Sonntag, 24. Oktoberr 2010: Straßenrennen Gran Premio Cicli Benato in Lovertino di Albettone, 75 km

Einer der letzten großen Klassiker in der heurigen Saison ist der Gran Premio Cicli Benato in Lovertino, die Strecke jedoch ist gar nicht klassisch, ist nämlich heuer wieder geändert worden. Jetzt wird auf dem leicht welligen 15-km-Rundkurs Lovertino – Vo vecchio – Agugliaro – Albettone – Lovertino gefahren, die Fahrer mußten hier 5 Runden absolvieren.

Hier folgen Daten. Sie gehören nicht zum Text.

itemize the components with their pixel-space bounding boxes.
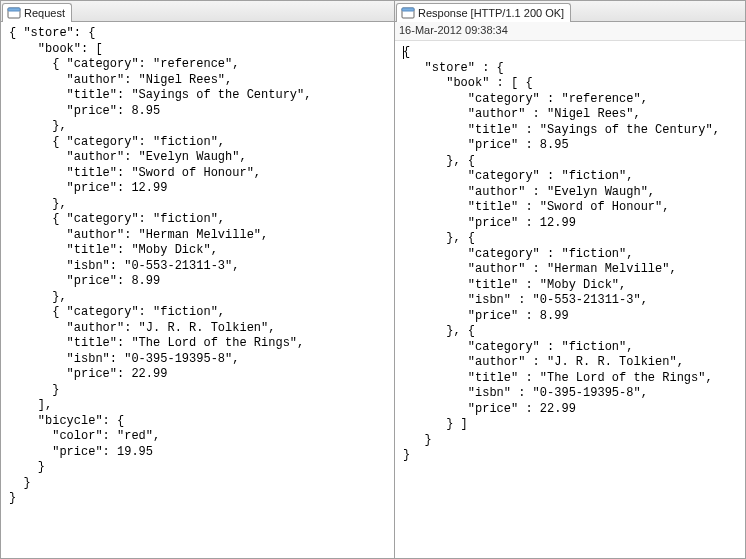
response-tab[interactable]: Response [HTTP/1.1 200 OK] [396, 3, 571, 22]
response-tabbar: Response [HTTP/1.1 200 OK] [395, 1, 745, 22]
response-editor[interactable]: { "store" : { "book" : [ { "category" : … [395, 41, 745, 558]
request-tab[interactable]: Request [2, 3, 72, 22]
request-code: { "store": { "book": [ { "category": "re… [1, 22, 394, 511]
response-timestamp: 16-Mar-2012 09:38:34 [395, 22, 745, 41]
svg-rect-1 [8, 8, 20, 11]
request-icon [7, 6, 21, 20]
response-code: { "store" : { "book" : [ { "category" : … [395, 41, 745, 468]
svg-rect-3 [402, 8, 414, 11]
request-panel: Request { "store": { "book": [ { "catego… [1, 1, 395, 558]
request-editor[interactable]: { "store": { "book": [ { "category": "re… [1, 22, 394, 558]
response-panel: Response [HTTP/1.1 200 OK] 16-Mar-2012 0… [395, 1, 745, 558]
response-icon [401, 6, 415, 20]
request-tabbar: Request [1, 1, 394, 22]
response-tab-label: Response [HTTP/1.1 200 OK] [418, 7, 564, 19]
request-tab-label: Request [24, 7, 65, 19]
split-container: Request { "store": { "book": [ { "catego… [0, 0, 746, 559]
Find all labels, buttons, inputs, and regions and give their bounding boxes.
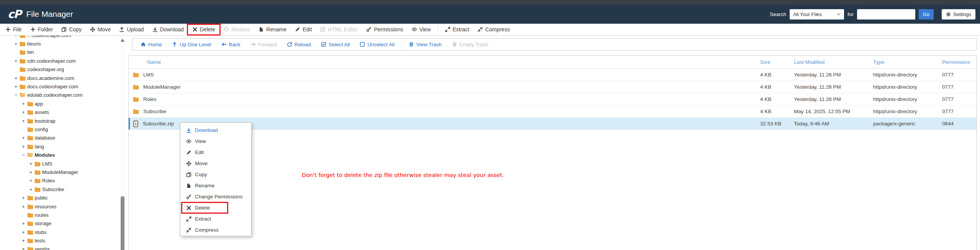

Der große Favorit des Rennens, Ex-Profi Fabbrizio Verza, traf hier auf seinen Teamkollegen, ebenfalls einer der stärksten Sprinter, Roberto Pagnin, Sieger des gestrigen Klassikers in Caorle. Die leicht steigende Zielgerade, heuer von der anderen Seite gefahren, erweist sich als die schwierigere Variante als in den vergangenen Jahren. Eines ist aber in all den Jahren gleichgeblieben: es ist ein sauschnelles Rennen, das Wetter hat diesmal auch gepaßt, obwohl es in der Nacht noch heftig geregnet hat, doch am Morgen ist das Unwetter vorbei, die Straßen trocknen auf. Pünktlich um 13.05 geht auch der Grazer Robert Bartonek ins Rennen, er startet hier ja für das italienische Tecnoimpianti-Team aus Padua.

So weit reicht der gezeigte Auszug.